■ **STORED DATA**
________________
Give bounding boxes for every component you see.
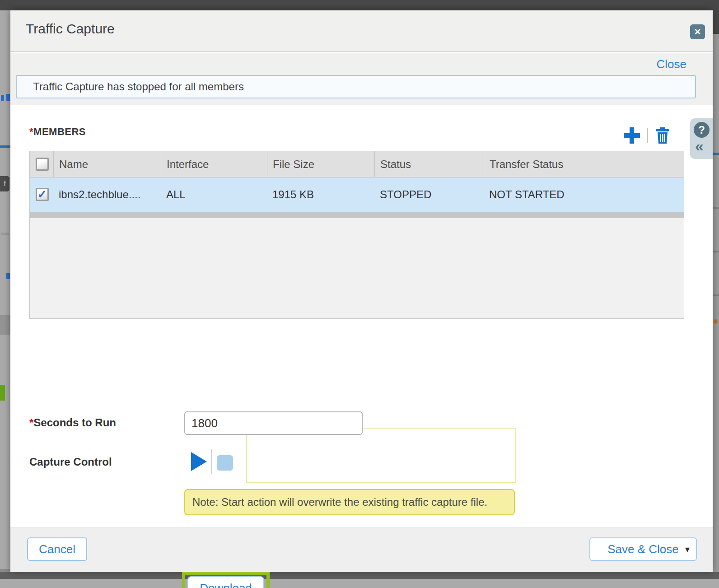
dialog-content: *MEMBERS ? « (10, 105, 713, 538)
select-all-checkbox[interactable] (36, 158, 49, 171)
trash-icon (655, 127, 670, 144)
close-icon[interactable]: ✕ (690, 24, 705, 39)
capture-control-separator (211, 449, 212, 474)
backdrop-fragment (0, 315, 10, 335)
stop-capture-icon[interactable] (217, 455, 233, 471)
backdrop-fragment (1, 233, 9, 235)
backdrop-right-edge (713, 10, 719, 572)
start-capture-icon[interactable] (191, 452, 207, 471)
download-button[interactable]: Download (187, 576, 264, 588)
save-and-close-button[interactable]: Save & Close ▾ (589, 537, 697, 561)
column-header-name[interactable]: Name (53, 151, 161, 177)
dialog-footer: Cancel Save & Close ▾ (10, 527, 713, 572)
seconds-to-run-label: *Seconds to Run (29, 416, 116, 429)
column-header-file-size[interactable]: File Size (267, 151, 374, 177)
members-label-text: MEMBERS (33, 126, 86, 137)
column-header-transfer-status[interactable]: Transfer Status (484, 151, 685, 177)
screen: f Traffic Capture ✕ Close Traffic Captur… (0, 0, 719, 588)
dialog-subheader: Close Traffic Capture has stopped for al… (10, 53, 713, 105)
side-help-panel: ? « (690, 118, 713, 159)
column-header-interface[interactable]: Interface (161, 151, 267, 177)
select-all-cell (30, 151, 53, 177)
row-checkbox-cell: ✓ (30, 177, 53, 212)
dialog-title: Traffic Capture (26, 21, 115, 37)
table-horizontal-scrollbar[interactable] (30, 212, 684, 218)
member-transfer-status-cell: NOT STARTED (484, 177, 685, 212)
dialog-header: Traffic Capture ✕ (10, 10, 713, 52)
required-mark: * (29, 126, 33, 137)
column-header-status[interactable]: Status (374, 151, 484, 177)
backdrop-bottom-bar (0, 579, 719, 588)
backdrop-fragment (1, 95, 4, 101)
row-checkbox-checked[interactable]: ✓ (36, 188, 49, 201)
member-name-cell: ibns2.techblue.... (53, 177, 161, 212)
backdrop-fragment (6, 94, 10, 101)
backdrop-fragment (6, 273, 10, 279)
toolbar-separator (647, 128, 648, 143)
help-icon[interactable]: ? (694, 122, 710, 138)
backdrop-fragment (713, 294, 719, 296)
backdrop-fragment (713, 251, 719, 252)
required-mark: * (29, 416, 33, 429)
backdrop-bottom (0, 572, 719, 579)
members-section-label: *MEMBERS (29, 126, 86, 138)
backdrop-fragment (713, 207, 719, 209)
backdrop-top (0, 0, 719, 10)
members-table-header: Name Interface File Size Status Transfer… (30, 151, 684, 177)
backdrop-fragment (0, 145, 10, 148)
backdrop-tab-fragment: f (0, 176, 9, 191)
backdrop-fragment (0, 385, 5, 401)
add-member-icon[interactable] (624, 127, 640, 144)
seconds-to-run-input[interactable] (184, 411, 363, 435)
capture-control-label: Capture Control (29, 456, 112, 468)
faded-note-placeholder (246, 428, 516, 483)
members-table: Name Interface File Size Status Transfer… (29, 151, 684, 319)
member-interface-cell: ALL (161, 177, 267, 212)
cancel-button[interactable]: Cancel (27, 537, 87, 561)
backdrop-fragment (714, 319, 718, 324)
backdrop-fragment (713, 10, 719, 34)
caret-down-icon: ▾ (685, 538, 690, 560)
member-status-cell: STOPPED (374, 177, 484, 212)
collapse-panel-icon[interactable]: « (695, 137, 704, 155)
status-alert: Traffic Capture has stopped for all memb… (16, 75, 696, 98)
member-file-size-cell: 1915 KB (267, 177, 374, 212)
backdrop-fragment (713, 153, 719, 155)
delete-member-icon[interactable] (655, 127, 670, 144)
overwrite-note: Note: Start action will overwrite the ex… (184, 489, 515, 515)
traffic-capture-dialog: Traffic Capture ✕ Close Traffic Capture … (10, 10, 713, 572)
close-link[interactable]: Close (657, 57, 686, 71)
backdrop-left-sidebar: f (0, 10, 10, 572)
member-row-selected[interactable]: ✓ ibns2.techblue.... ALL 1915 KB STOPPED… (30, 177, 684, 212)
save-and-close-label: Save & Close (607, 542, 679, 556)
seconds-label-text: Seconds to Run (33, 416, 116, 429)
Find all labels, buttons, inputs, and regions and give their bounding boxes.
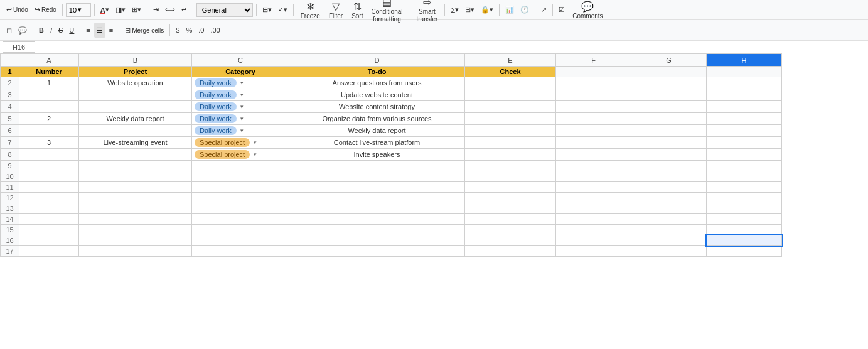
cell-d5[interactable]: Organize data from various sources	[289, 113, 465, 125]
cell-d7[interactable]: Contact live-stream platform	[289, 137, 465, 149]
cell-f7[interactable]	[556, 137, 631, 149]
cell-g5[interactable]	[631, 113, 707, 125]
cell-d6[interactable]: Weekly data report	[289, 125, 465, 137]
redo-button[interactable]: ↪ Redo	[32, 3, 59, 18]
cell-f6[interactable]	[556, 125, 631, 137]
cell-c8[interactable]: Special project ▾	[192, 149, 289, 161]
dropdown-arrow-3[interactable]: ▾	[240, 104, 244, 110]
cell-h9[interactable]	[707, 161, 782, 171]
cell-d2[interactable]: Answer questions from users	[289, 77, 465, 89]
borders-button[interactable]: ⊞ ▾	[129, 3, 144, 18]
header-project[interactable]: Project	[79, 67, 192, 77]
checkbox-button[interactable]: ☑	[556, 3, 567, 18]
cell-h2[interactable]	[707, 77, 782, 89]
comment-inline-button[interactable]: 💬	[16, 23, 29, 38]
cell-a9[interactable]	[19, 161, 79, 171]
col-B[interactable]: B	[79, 54, 192, 67]
col-A[interactable]: A	[19, 54, 79, 67]
view-options-button[interactable]: ⊞ ▾	[260, 3, 274, 18]
sort-button[interactable]: ⇅ Sort	[348, 0, 367, 24]
header-category[interactable]: Category	[192, 67, 289, 77]
cell-e6[interactable]	[465, 125, 556, 137]
row-num-12[interactable]: 12	[1, 193, 19, 203]
col-G[interactable]: G	[631, 54, 707, 67]
cell-g7[interactable]	[631, 137, 707, 149]
dropdown-arrow-7[interactable]: ▾	[254, 151, 257, 158]
cell-a2[interactable]: 1	[19, 77, 79, 89]
cell-g2[interactable]	[631, 77, 707, 89]
dollar-button[interactable]: $	[173, 23, 182, 38]
cell-b9[interactable]	[79, 161, 192, 171]
cell-c5[interactable]: Daily work ▾	[192, 113, 289, 125]
cell-b4[interactable]	[79, 101, 192, 113]
cell-d3[interactable]: Update website content	[289, 89, 465, 101]
header-check[interactable]: Check	[465, 67, 556, 77]
row-num-2[interactable]: 2	[1, 77, 19, 89]
header-empty-g[interactable]	[631, 67, 707, 77]
font-color-button[interactable]: A ▾	[98, 3, 112, 18]
row-num-14[interactable]: 14	[1, 214, 19, 225]
row-num-1[interactable]: 1	[1, 67, 19, 77]
cell-f2[interactable]	[556, 77, 631, 89]
share-button[interactable]: ↗	[538, 3, 549, 18]
cell-g4[interactable]	[631, 101, 707, 113]
cell-e3[interactable]	[465, 89, 556, 101]
row-num-16[interactable]: 16	[1, 235, 19, 246]
dropdown-arrow-2[interactable]: ▾	[240, 92, 244, 98]
cell-h4[interactable]	[707, 101, 782, 113]
cell-a8[interactable]	[19, 149, 79, 161]
clear-format-button[interactable]: ◻	[4, 23, 14, 38]
row-num-15[interactable]: 15	[1, 225, 19, 235]
cell-h5[interactable]	[707, 113, 782, 125]
row-num-6[interactable]: 6	[1, 125, 19, 137]
cell-e9[interactable]	[465, 161, 556, 171]
cell-f9[interactable]	[556, 161, 631, 171]
cell-d8[interactable]: Invite speakers	[289, 149, 465, 161]
cell-c7[interactable]: Special project ▾	[192, 137, 289, 149]
col-F[interactable]: F	[556, 54, 631, 67]
dropdown-arrow-6[interactable]: ▾	[254, 139, 257, 146]
strikethrough-button[interactable]: S	[56, 23, 65, 38]
cell-c4[interactable]: Daily work ▾	[192, 101, 289, 113]
header-number[interactable]: Number	[19, 67, 79, 77]
italic-button[interactable]: I	[48, 23, 55, 38]
cell-h7[interactable]	[707, 137, 782, 149]
cell-f8[interactable]	[556, 149, 631, 161]
cell-reference[interactable]: H16	[3, 41, 35, 53]
font-size-box[interactable]: 10 ▾	[66, 3, 91, 17]
smart-transfer-button[interactable]: ⇨ Smarttransfer	[412, 0, 441, 24]
chart-button[interactable]: 📊	[503, 3, 517, 18]
cell-g3[interactable]	[631, 89, 707, 101]
row-num-8[interactable]: 8	[1, 149, 19, 161]
cell-h8[interactable]	[707, 149, 782, 161]
dropdown-arrow-1[interactable]: ▾	[240, 80, 244, 86]
wrap-wrap-button[interactable]: ↵	[179, 3, 190, 18]
underline-button[interactable]: U	[67, 23, 77, 38]
wrap-overflow-button[interactable]: ⇥	[151, 3, 161, 18]
row-num-7[interactable]: 7	[1, 137, 19, 149]
clock-button[interactable]: 🕐	[518, 3, 532, 18]
cell-a3[interactable]	[19, 89, 79, 101]
cell-a5[interactable]: 2	[19, 113, 79, 125]
cell-b8[interactable]	[79, 149, 192, 161]
percent-button[interactable]: %	[183, 23, 195, 38]
cell-g9[interactable]	[631, 161, 707, 171]
align-left-button[interactable]: ≡	[83, 23, 92, 38]
cell-b5[interactable]: Weekly data report	[79, 113, 192, 125]
col-H[interactable]: H	[707, 54, 782, 67]
cell-e4[interactable]	[465, 101, 556, 113]
row-num-17[interactable]: 17	[1, 246, 19, 257]
sigma-button[interactable]: Σ ▾	[448, 3, 461, 18]
col-D[interactable]: D	[289, 54, 465, 67]
row-num-10[interactable]: 10	[1, 171, 19, 182]
undo-button[interactable]: ↩ Undo	[4, 3, 31, 18]
cell-b3[interactable]	[79, 89, 192, 101]
increase-decimal-button[interactable]: .00	[208, 23, 222, 38]
cell-a7[interactable]: 3	[19, 137, 79, 149]
freeze-button[interactable]: ❄ Freeze	[297, 0, 324, 24]
cell-e8[interactable]	[465, 149, 556, 161]
cell-e5[interactable]	[465, 113, 556, 125]
cell-f5[interactable]	[556, 113, 631, 125]
cell-e7[interactable]	[465, 137, 556, 149]
col-C[interactable]: C	[192, 54, 289, 67]
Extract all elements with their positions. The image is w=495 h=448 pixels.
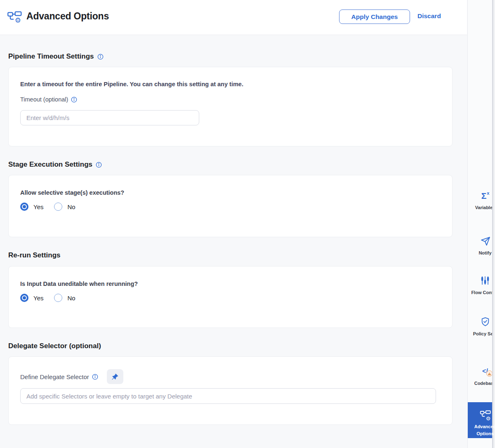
rail-item-advanced-options[interactable]: ⚙ Advanced Options	[468, 409, 495, 437]
pipeline-timeout-heading-text: Pipeline Timeout Settings	[8, 52, 94, 61]
page-title: Advanced Options	[26, 11, 109, 22]
radio-no-label[interactable]: No	[67, 295, 75, 302]
rerun-heading-text: Re-run Settings	[8, 251, 61, 259]
stage-execution-question: Allow selective stage(s) executions?	[20, 189, 124, 196]
timeout-field-label-text: Timeout (optional)	[20, 96, 68, 103]
variables-sigma-icon: Σx	[481, 190, 489, 201]
page-edge-strip	[493, 0, 495, 448]
delegate-field-label: Define Delegate Selector	[20, 373, 89, 380]
radio-no[interactable]	[54, 203, 62, 211]
rail-item-flow-control[interactable]: Flow Control	[468, 275, 495, 296]
stage-execution-heading: Stage Execution Settings	[8, 160, 102, 169]
info-icon[interactable]	[92, 374, 98, 380]
apply-changes-button[interactable]: Apply Changes	[339, 9, 410, 24]
timeout-description: Enter a timeout for the entire Pipeline.…	[20, 81, 243, 87]
radio-yes-label[interactable]: Yes	[33, 203, 43, 210]
notify-send-icon	[480, 235, 490, 247]
header: ⚙ Advanced Options Apply Changes Discard	[0, 0, 467, 35]
advanced-options-flow-gear-icon: ⚙	[480, 409, 491, 420]
rerun-card: Is Input Data uneditable when rerunning?…	[8, 266, 453, 328]
rail-item-label: Notify	[478, 250, 491, 257]
radio-no-label[interactable]: No	[67, 203, 75, 210]
delegate-selector-card: Define Delegate Selector	[8, 356, 453, 425]
radio-yes[interactable]	[20, 294, 28, 302]
stage-execution-radio-group: Yes No	[20, 203, 86, 211]
rail-item-label: Policy Sets	[473, 330, 495, 337]
rail-item-label: Flow Control	[471, 289, 495, 296]
info-icon[interactable]	[96, 162, 102, 168]
pin-runtime-input-button[interactable]	[107, 369, 123, 384]
pipeline-timeout-heading: Pipeline Timeout Settings	[8, 52, 104, 61]
delegate-field-label-text: Define Delegate Selector	[20, 373, 89, 380]
policy-sets-shield-icon	[480, 316, 490, 328]
radio-no[interactable]	[54, 294, 62, 302]
rail-item-label: Advanced Options	[468, 423, 495, 437]
pipeline-timeout-card: Enter a timeout for the entire Pipeline.…	[8, 67, 453, 146]
info-icon[interactable]	[71, 97, 77, 103]
right-rail: Σx Variables Notify Flow Control	[467, 0, 493, 448]
rail-item-policy-sets[interactable]: Policy Sets	[468, 316, 495, 337]
delegate-selector-heading-text: Delegate Selector (optional)	[8, 342, 101, 350]
warning-triangle-icon	[486, 370, 493, 377]
stage-execution-heading-text: Stage Execution Settings	[8, 160, 92, 169]
rerun-radio-group: Yes No	[20, 294, 86, 302]
radio-yes-label[interactable]: Yes	[33, 295, 43, 302]
radio-yes[interactable]	[20, 203, 28, 211]
timeout-field-label: Timeout (optional)	[20, 96, 77, 103]
delegate-selector-input[interactable]	[20, 388, 436, 404]
info-icon[interactable]	[97, 54, 104, 60]
advanced-options-flow-gear-icon: ⚙	[7, 10, 22, 24]
rail-item-variables[interactable]: Σx Variables	[468, 190, 495, 211]
rail-item-codebase[interactable]: </ Codebase	[468, 365, 495, 387]
delegate-selector-heading: Delegate Selector (optional)	[8, 342, 101, 350]
rerun-heading: Re-run Settings	[8, 251, 61, 259]
stage-execution-card: Allow selective stage(s) executions? Yes…	[8, 175, 453, 237]
rerun-question: Is Input Data uneditable when rerunning?	[20, 281, 138, 287]
rail-item-notify[interactable]: Notify	[468, 235, 495, 257]
timeout-input[interactable]	[20, 110, 199, 125]
flow-control-sliders-icon	[480, 275, 490, 286]
codebase-code-warning-icon: </	[482, 365, 488, 377]
discard-link[interactable]: Discard	[417, 12, 441, 20]
pin-icon	[111, 373, 118, 380]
________________
■ **DIRECTIONS**
Copy each line above where "report" appears.

■ **EXERCISE OUTPUT**
cell-d6[interactable]: Weekly data report	[289, 125, 465, 137]
cell-b5[interactable]: Weekly data report	[79, 113, 192, 125]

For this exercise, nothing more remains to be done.